Penser l’humain au temps de l’homme augmenté, de Thierry Magnin [2017]

Penser l’humain au temps de l’homme augmenté, de Thierry Magnin

Paris, Éditions Albin Michel

2017, 304 p., Format : 145 x 225 mm

 

L'auteur, la fois physicien et théologien, professeur des universités, est l'actuel recteur de l’Université catholique de Lyon. Il a consacré 26 années à l'enseignement et à la recherche en physique à l’École nationale supérieure des mines de Saint-Étienne. Membre de l’Académie des technologies et de l’Académie catholique de France, il explore les différents défis qui se posent à la conscience dans le domaine de l'éthique des sciences et des technologies. Et il se trouve que cette conscience est aujourd'hui largement malmenée sous l'effet combiné de la révolution des biotechnologies et des fameuses NTIC, les Nouvelles Technologies de l'Information et de la Communication ! Le courant dit « transhumaniste » est l'expression intellectuelle de cette menace qui, malgré une parole sur le bien être des humains, vise en réalité à le faire disparaître... Le transhumanisme est un antihumanisme, nous dit l'auteur, car il est un appauvrissement de ce qui fait la richesse de la condition humaine. Ainsi, la vulnérabilité et la fragilité, conditions de toute anthropologie authentique (et le christianisme n'en a pas le monopole !), se trouvent être les bêtes noires des transhumanistes, alors même qu'elles sont des occasions d'éveil, d'amour, de compassion.

 

Thierry Magnin, avec raison, souligne : « L'intérêt de commencer par les visées transhumanistes est d'une part de mettre en garde contre une vision utilitariste des technosciences qui comporte de nombreux éléments déshumanisants (comme une vision très mécaniste de l'homme sur fond de capitalisme ultralibéral) et, d'autre part, d'exacerber les pièges de l’idolâtrie envers les technosciences dont certains acteurs (et non pas tous, loin de là !) prétendent qu'elles peuvent « sauver l'humain » ! Ma première réaction peut ainsi s'exprimer : il faut résister à cette vision au nom même d'une idée de la science et de la technologie au service de l'homme, sans rejeter les technosciences, mais en proposant une autre vision véritablement humaniste pour bien vivre au temps des technosciences. Dans cet état d'esprit, soulignons deux traits majeurs des visées transhumanistes qui me paraissent dangereux pour l'homme lui-même. Le premier est lié à la croyance grandissante que les technologies vont libérer l'homme de ses difficultés (« sauver le génome » pour « sauver l'humanité »), le libérer de ses limites, pour certains jusqu'à la dernière qu'est la mort... grâce à une capacité de calcul des machines et des simulations numériques elles-mêmes sans limites.
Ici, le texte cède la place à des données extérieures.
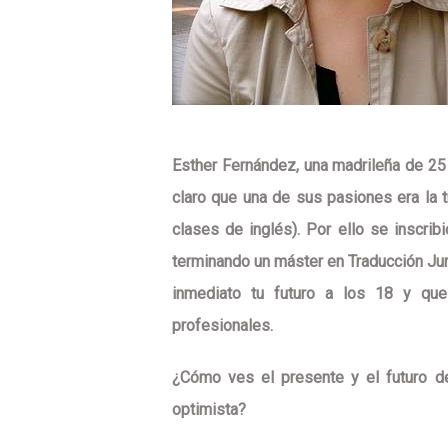
Esther Fernández
, una madrileña de 25 
claro que una de sus pasiones era la 
clases de inglés). Por ello se inscrib
terminando un máster en Traducción Jur
inmediato tu futuro a los 18 y qu
profesionales.
¿Cómo ves el presente y el futuro d
optimista?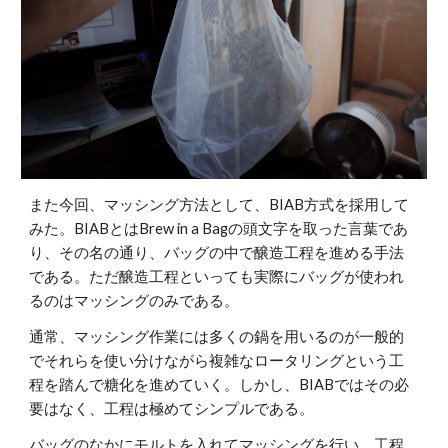
また今回、マッシング方法として、BIAB方式を採用して
みた。BIABとはBrew in a Bagの頭文字を取った言葉であ
り、その名の通り、バッグの中で醸造工程を進める手法
である。ただ醸造工程といっても実際にバッグが使われ
るのはマッシングのみである。
通常、マッシング作業には多くの鍋を用いるのが一般的
でそれらを使い分けながら複雑なロータリングという工
程を踏んで糖化を進めていく。しかし、BIABではその必
要はなく、工程は極めてシンプルである。
バッグのなかにモルトを入れてマッシングを行い、工程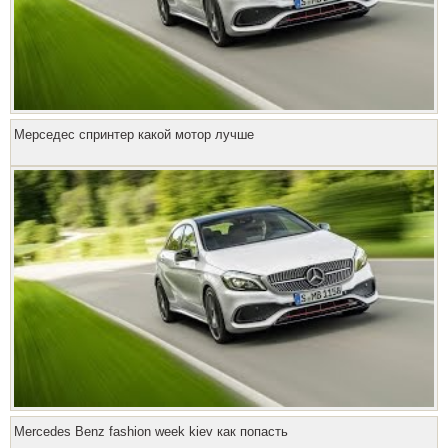
Мерседес спринтер какой мотор лучше
Mercedes Benz fashion week kiev как попасть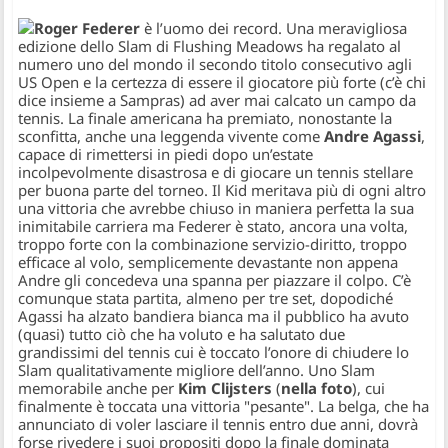
Roger Federer
è l’uomo dei record. Una meravigliosa
edizione dello Slam di Flushing Meadows ha regalato al
numero uno del mondo il secondo titolo consecutivo agli
US Open e la certezza di essere il giocatore più forte (c’è chi
dice insieme a Sampras) ad aver mai calcato un campo da
tennis. La finale americana ha premiato, nonostante la
sconfitta, anche una leggenda vivente come
Andre Agassi
,
capace di rimettersi in piedi dopo un’estate
incolpevolmente disastrosa e di giocare un tennis stellare
per buona parte del torneo. Il Kid meritava più di ogni altro
una vittoria che avrebbe chiuso in maniera perfetta la sua
inimitabile carriera ma Federer è stato, ancora una volta,
troppo forte con la combinazione servizio-diritto, troppo
efficace al volo, semplicemente devastante non appena
Andre gli concedeva una spanna per piazzare il colpo. C’è
comunque stata partita, almeno per tre set, dopodiché
Agassi ha alzato bandiera bianca ma il pubblico ha avuto
(quasi) tutto ciò che ha voluto e ha salutato due
grandissimi del tennis cui è toccato l’onore di chiudere lo
Slam qualitativamente migliore dell’anno. Uno Slam
memorabile anche per
Kim Clijsters
(
nella foto
), cui
finalmente è toccata una vittoria "pesante". La belga, che ha
annunciato di voler lasciare il tennis entro due anni, dovrà
forse rivedere i suoi propositi dopo la finale dominata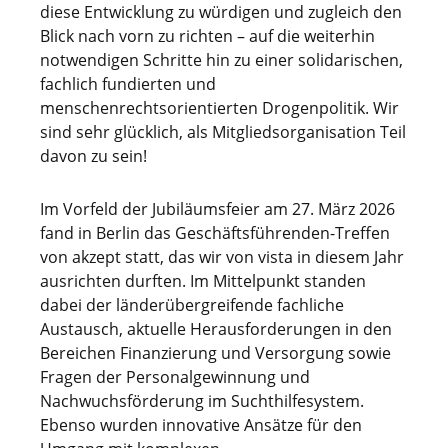
diese Entwicklung zu würdigen und zugleich den
Blick nach vorn zu richten – auf die weiterhin
notwendigen Schritte hin zu einer solidarischen,
fachlich fundierten und
menschenrechtsorientierten Drogenpolitik. Wir
sind sehr glücklich, als Mitgliedsorganisation Teil
davon zu sein!
Im Vorfeld der Jubiläumsfeier am 27. März 2026
fand in Berlin das Geschäftsführenden-Treffen
von akzept statt, das wir von vista in diesem Jahr
ausrichten durften. Im Mittelpunkt standen
dabei der länderübergreifende fachliche
Austausch, aktuelle Herausforderungen in den
Bereichen Finanzierung und Versorgung sowie
Fragen der Personalgewinnung und
Nachwuchsförderung im Suchthilfesystem.
Ebenso wurden innovative Ansätze für den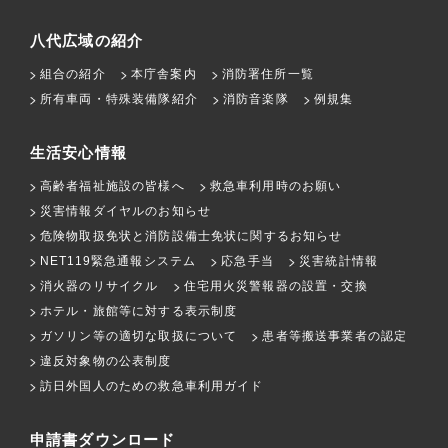
八代広域の紹介
組合の紹介
本庁舎案内
消防署住所一覧
所有車両・特殊装備隊紹介
消防音楽隊
例規集
生活安心情報
高齢者福祉施設の皆様へ
救急車利用時のお願い
災害情報ダイヤルのお知らせ
危険物取扱免状と消防設備士免状に関するお知らせ
NET119緊急通報システム
応急手当
災害統計情報
消火器のリサイクル
住宅用火災警報器の設置・交換
ホテル・旅館等に対する表示制度
ガソリン等の適切な取扱について
患者等搬送事業者の認定
違反対象物の公表制度
訪日外国人のための救急車利用ガイド
申請書ダウンロード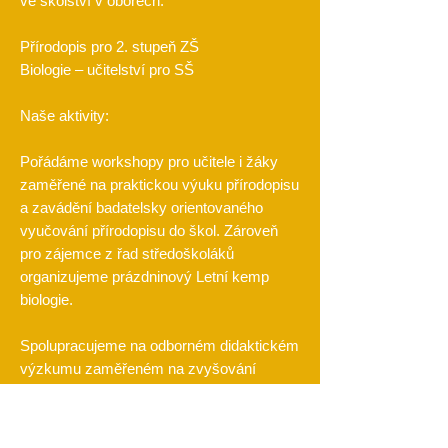
ve školství v oborech:
Přírodopis pro 2. stupeň ZŠ
Biologie – učitelství pro SŠ
Naše aktivity:
Pořádáme workshopy pro učitele i žáky
zaměřené na praktickou výuku přírodopisu
a zavádění badatelsky orientovaného
vyučování přírodopisu do škol. Zároveň
pro zájemce z řad středoškoláků
organizujeme prázdninový Letní kemp
biologie.
Spolupracujeme na odborném didaktickém
výzkumu zaměřeném na zvyšování
kvality výuky přírodopisu na 2. stupni
základních škol a biologie na středních
školách.
Mezinárodní vědeckovýzkumná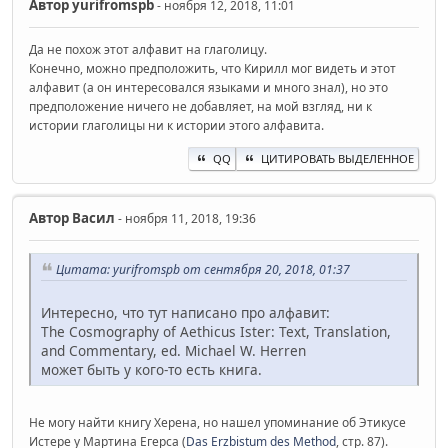
Автор
yurifromspb
- ноября 12, 2018, 11:01
Да не похож этот алфавит на глаголицу.
Конечно, можно предположить, что Кирилл мог видеть и этот
алфавит (а он интересовался языками и много знал), но это
предположение ничего не добавляет, на мой взгляд, ни к
истории глаголицы ни к истории этого алфавита.
QQ
ЦИТИРОВАТЬ ВЫДЕЛЕННОЕ
Автор
Васил
- ноября 11, 2018, 19:36
Цитата: yurifromspb от сентября 20, 2018, 01:37
Интересно, что тут написано про алфавит:
The Cosmography of Aethicus Ister: Text, Translation,
and Commentary, ed. Michael W. Herren
может быть у кого-то есть книга.
Не могу найти книгу Херена, но нашел упоминание об Этикусе
Истере у Мартина Егерса (
Das Erzbistum des Method
, стр. 87).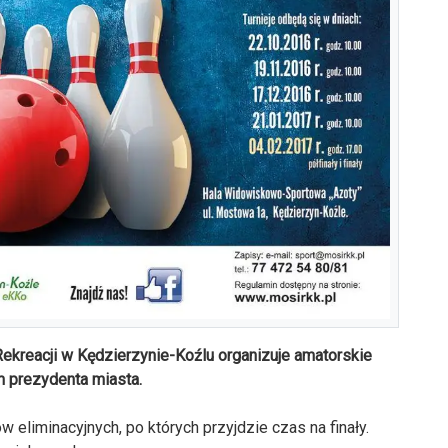
Rekreacji w Kędzierzynie-Koźlu organizuje amatorskie
 prezydenta miasta.
w eliminacyjnych, po których przyjdzie czas na finały.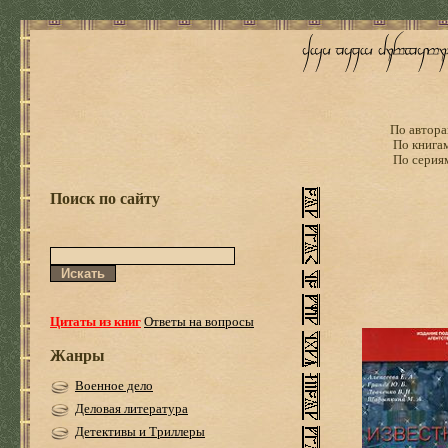
По автора
По книга
По серия
Поиск по сайту
Цитаты из книг
Ответы на вопросы
Жанры
Военное дело
Деловая литература
Детективы и Триллеры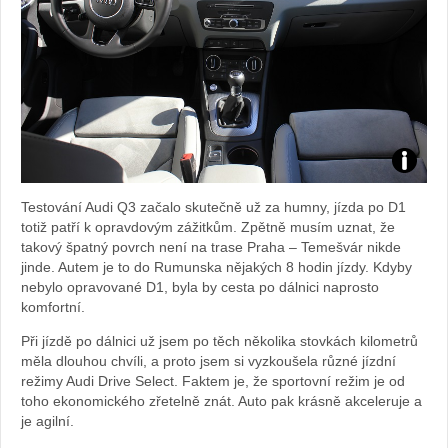
Foto:
Testování Audi Q3 začalo skutečně už za humny, jízda po D1
Sabina
totiž patří k opravdovým zážitkům. Zpětně musím uznat, že
takový špatný povrch není na trase Praha – Temešvár nikde
Kvášov
jinde. Autem je to do Rumunska nějakých 8 hodin jízdy. Kdyby
nebylo opravované D1, byla by cesta po dálnici naprosto
komfortní.
Při jízdě po dálnici už jsem po těch několika stovkách kilometrů
měla dlouhou chvíli, a proto jsem si vyzkoušela různé jízdní
režimy Audi Drive Select. Faktem je, že sportovní režim je od
toho ekonomického zřetelně znát. Auto pak krásně akceleruje a
je agilní.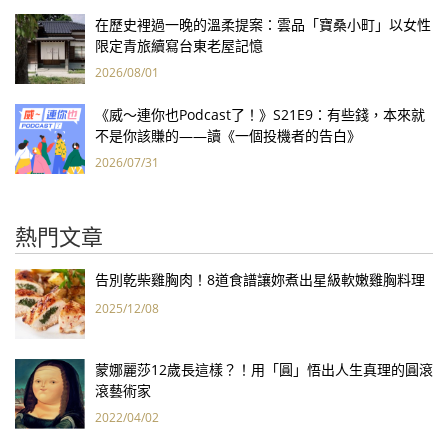
在歷史裡過一晚的溫柔提案：雲品「寶桑小町」以女性
限定青旅續寫台東老屋記憶
2026/08/01
《威～連你也Podcast了！》S21E9：有些錢，本來就
不是你該賺的——讀《一個投機者的告白》
2026/07/31
熱門文章
告別乾柴雞胸肉！8道食譜讓妳煮出星級軟嫩雞胸料理
2025/12/08
蒙娜麗莎12歲長這樣？！用「圓」悟出人生真理的圓滾
滾藝術家
2022/04/02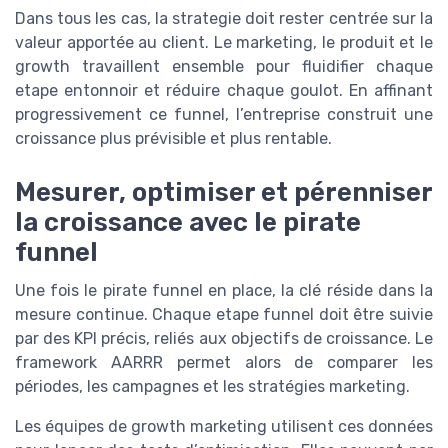
Dans tous les cas, la strategie doit rester centrée sur la
valeur apportée au client. Le marketing, le produit et le
growth travaillent ensemble pour fluidifier chaque
etape entonnoir et réduire chaque goulot. En affinant
progressivement ce funnel, l’entreprise construit une
croissance plus prévisible et plus rentable.
Mesurer, optimiser et pérenniser
la croissance avec le pirate
funnel
Une fois le pirate funnel en place, la clé réside dans la
mesure continue. Chaque etape funnel doit être suivie
par des KPI précis, reliés aux objectifs de croissance. Le
framework AARRR permet alors de comparer les
périodes, les campagnes et les stratégies marketing.
Les équipes de growth marketing utilisent ces données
Et le second qui s'en déduit : l'idée s'installe que l'homme qui cherche depuis toujours à dépasser ses limites pourrait, grâce aux technosciences, légitimement envisager de penser son existence en termes de « no limit » (la singularité et la promesse d'immortalité par exemple) au nom même de l'évolution dont il a pris la conduite » (pp. 73-74)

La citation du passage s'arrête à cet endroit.